Castaldo even foresaw a future where COVID-19 is a seasonal virus like the flu.
“You can kind of see the pathway happening,” he said, “that this specific coronavirus turns into an endemic virus very much like influenza where we see more activity…in the winter months. You get tested, you maybe get a booster every couple years.” He also predicted we may soon see a pill to treat COVID-19 patients similar to Tamiflu’s use in treating flu symptoms.
He spoke of his own vaccination in December 2020 and addressed concerns of waning immunity, explaining that while you may lose protection from contracting the virus over time, you won’t lose protection from serious illness or hospitalization.
“My antibody levels naturally come down and by having lower antibody levels, I may be at a higher risk of getting infection with the delta variant. However, the cell-mediated immunity, I have that from being vaccinated. If I get an infection with the delta variant or another variant my cell-mediated immunity will kick in, I’ll clear the virus, and I will have a wonderful layer of protection against a severe outcome,” he explained.
The sheer numbers of unvaccinated COVID-19 patients flooding into hospitals is starting to strain our hospitals, according to both doctors. And the strain isn’t logistical right now. Castaldo says hospitals aren’t running out of beds, but health care workers are running out of patience.
“The mood in the hospital is really full of emotion,” he said. “There is an overall feeling of sadness, physical and emotional fatigue and frank frustration.”
That frustration stems from the reality that a vast majority of patients hospitalized with COVID-19 are unvaccinated. While Castaldo says we are seeing breakthrough cases, COVID-19 infections in vaccinated Ohioans, they’re mostly happening among vulnerable populations.
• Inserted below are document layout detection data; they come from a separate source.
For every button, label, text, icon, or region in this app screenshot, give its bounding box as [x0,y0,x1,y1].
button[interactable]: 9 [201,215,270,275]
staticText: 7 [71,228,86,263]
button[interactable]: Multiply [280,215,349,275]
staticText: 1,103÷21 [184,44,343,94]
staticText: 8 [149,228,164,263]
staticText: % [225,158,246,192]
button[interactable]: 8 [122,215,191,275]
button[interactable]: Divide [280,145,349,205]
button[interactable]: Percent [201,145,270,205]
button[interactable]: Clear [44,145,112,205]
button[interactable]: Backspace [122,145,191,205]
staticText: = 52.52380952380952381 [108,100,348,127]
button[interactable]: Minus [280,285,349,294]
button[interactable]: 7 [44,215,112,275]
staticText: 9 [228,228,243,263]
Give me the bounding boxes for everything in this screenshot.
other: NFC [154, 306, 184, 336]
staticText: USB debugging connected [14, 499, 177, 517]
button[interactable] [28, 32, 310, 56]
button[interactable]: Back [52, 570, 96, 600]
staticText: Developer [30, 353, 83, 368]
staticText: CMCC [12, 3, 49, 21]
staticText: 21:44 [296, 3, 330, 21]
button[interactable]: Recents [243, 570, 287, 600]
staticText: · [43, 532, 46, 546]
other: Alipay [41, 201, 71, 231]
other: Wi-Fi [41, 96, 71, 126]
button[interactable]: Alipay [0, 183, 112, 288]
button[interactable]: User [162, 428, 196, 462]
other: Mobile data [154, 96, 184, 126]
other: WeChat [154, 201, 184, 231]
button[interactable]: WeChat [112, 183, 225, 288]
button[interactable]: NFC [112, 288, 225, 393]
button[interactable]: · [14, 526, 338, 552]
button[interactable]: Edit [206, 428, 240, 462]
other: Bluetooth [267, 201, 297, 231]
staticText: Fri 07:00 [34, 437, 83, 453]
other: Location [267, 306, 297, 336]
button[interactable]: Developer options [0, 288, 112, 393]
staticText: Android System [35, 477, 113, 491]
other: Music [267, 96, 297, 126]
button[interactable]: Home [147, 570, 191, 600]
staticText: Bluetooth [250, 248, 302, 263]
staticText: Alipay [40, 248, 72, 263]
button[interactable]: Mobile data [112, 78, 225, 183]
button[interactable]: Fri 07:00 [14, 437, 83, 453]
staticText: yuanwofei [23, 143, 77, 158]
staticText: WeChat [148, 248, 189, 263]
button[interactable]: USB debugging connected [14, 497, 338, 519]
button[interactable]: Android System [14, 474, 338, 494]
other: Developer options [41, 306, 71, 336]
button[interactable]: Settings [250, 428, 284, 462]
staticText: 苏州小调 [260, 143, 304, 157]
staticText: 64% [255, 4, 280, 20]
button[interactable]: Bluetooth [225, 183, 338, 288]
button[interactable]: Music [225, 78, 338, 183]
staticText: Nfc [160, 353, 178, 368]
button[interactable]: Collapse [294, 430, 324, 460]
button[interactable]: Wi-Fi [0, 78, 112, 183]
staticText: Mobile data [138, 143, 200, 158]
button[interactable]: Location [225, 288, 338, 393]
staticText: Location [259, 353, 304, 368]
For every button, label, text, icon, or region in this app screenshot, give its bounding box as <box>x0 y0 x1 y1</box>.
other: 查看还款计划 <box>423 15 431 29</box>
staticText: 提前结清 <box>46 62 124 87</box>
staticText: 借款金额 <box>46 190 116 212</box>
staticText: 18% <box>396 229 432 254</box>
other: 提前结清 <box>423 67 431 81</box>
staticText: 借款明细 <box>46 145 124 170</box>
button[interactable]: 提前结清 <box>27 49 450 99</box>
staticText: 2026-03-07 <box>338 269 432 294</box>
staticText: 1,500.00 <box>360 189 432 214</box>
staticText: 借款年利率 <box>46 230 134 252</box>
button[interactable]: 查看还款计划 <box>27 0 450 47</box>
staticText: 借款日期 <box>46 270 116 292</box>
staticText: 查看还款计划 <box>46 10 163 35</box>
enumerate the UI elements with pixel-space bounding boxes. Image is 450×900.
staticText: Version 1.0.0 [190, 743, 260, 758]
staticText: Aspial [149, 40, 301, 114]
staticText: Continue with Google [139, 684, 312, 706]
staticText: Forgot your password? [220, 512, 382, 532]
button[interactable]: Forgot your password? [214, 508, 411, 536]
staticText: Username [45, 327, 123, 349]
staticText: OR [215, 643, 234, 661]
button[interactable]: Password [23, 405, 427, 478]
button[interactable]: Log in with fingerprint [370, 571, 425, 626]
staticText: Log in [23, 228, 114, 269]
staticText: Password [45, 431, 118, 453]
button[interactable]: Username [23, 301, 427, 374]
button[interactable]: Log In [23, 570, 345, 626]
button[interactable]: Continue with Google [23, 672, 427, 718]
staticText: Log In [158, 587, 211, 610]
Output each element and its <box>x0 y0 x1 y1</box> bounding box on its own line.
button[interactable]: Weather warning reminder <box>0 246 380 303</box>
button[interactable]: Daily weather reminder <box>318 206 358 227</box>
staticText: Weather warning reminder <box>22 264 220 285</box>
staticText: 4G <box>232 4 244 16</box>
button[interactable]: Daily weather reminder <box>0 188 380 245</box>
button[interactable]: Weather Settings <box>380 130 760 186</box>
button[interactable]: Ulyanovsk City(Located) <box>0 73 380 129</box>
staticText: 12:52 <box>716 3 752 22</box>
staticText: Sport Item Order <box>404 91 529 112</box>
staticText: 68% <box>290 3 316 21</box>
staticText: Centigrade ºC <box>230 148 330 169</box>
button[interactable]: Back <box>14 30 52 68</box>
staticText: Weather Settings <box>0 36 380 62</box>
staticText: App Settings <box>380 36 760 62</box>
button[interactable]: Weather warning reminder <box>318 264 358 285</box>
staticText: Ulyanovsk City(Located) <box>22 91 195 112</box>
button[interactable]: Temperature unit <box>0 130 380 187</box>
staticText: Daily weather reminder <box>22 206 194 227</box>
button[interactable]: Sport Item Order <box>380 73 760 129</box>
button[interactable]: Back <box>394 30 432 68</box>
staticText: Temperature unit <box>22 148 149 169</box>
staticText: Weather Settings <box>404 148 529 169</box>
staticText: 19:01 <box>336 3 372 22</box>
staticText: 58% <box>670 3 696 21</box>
He said “there are clear patterns” when it comes to breakthrough cases in Ohio, like cases in those over age 80, which he said was “not surprising at all, knowing vaccines don’t work as well” in that age group. He’s also seen breakthrough cases in people with weakened immune systems, transplant patients, and those receiving active chemotherapy for cancer.
“Those are the types of patients that we are seeing in the hospital with breakthrough infections after being fully vaccinated,” he explained.
Vanderhoff said the best way to alleviate some of the pressure on our hospital systems is to get vaccinated.
“Our health care infrastructure is absolutely essential, and it becomes ever harder for our doctors and nurses and other health care providers to provide that essential care to us as Ohioans when the hospital is inundated by COVID-19," he said.
Both doctors were also unequivocal when it comes to masks: they work.
“The science is clear,” said Castaldo. Masking is “an important mitigation recommendation.” The doctor said masks have two goals: to protect you if someone around you coughs or sneezes and to protect those around you if you have an asymptomatic infection.
They both support and encourage masking in schools, with Castaldo stressing “there is no physiological harm for a child to wear a mask. I actually think it’s going to be more harmful for them to have remote learning or, God forbid, they require hospitalization for COVID-19.”
Right now there is no statewide mask mandate for Ohio and masking has been left up to individual school districts. Vanderhoff explained why he’s strongly encouraging masks and touting their effectiveness, while stopping short of recommending a mandate to Ohio Governor Mike DeWine.
“We have to recognize this is a democracy,” he explained. “In a democracy, people have the right to govern and they have made it very clear that there is a low tolerance for mandates.”